### Page-level text extractions
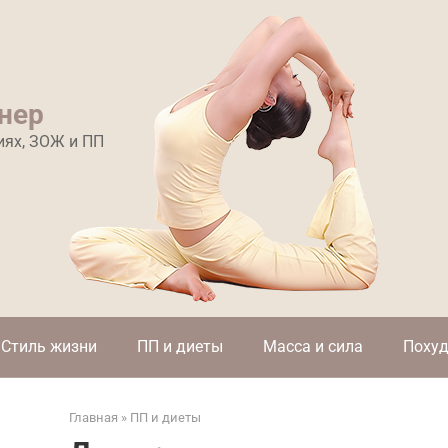
нер
иях, ЗОЖ и ПП
Стиль жизни
ПП и диеты
Масса и сила
Похуд
Главная
»
ПП и диеты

### WHAT YOU WILL DO
Please give back all the records above word for word, with no pictures included.

### ANSWER SECTION
нер
иях, ЗОЖ и ПП
Стиль жизни
ПП и диеты
Масса и сила
Похуд
Главная
»
ПП и диеты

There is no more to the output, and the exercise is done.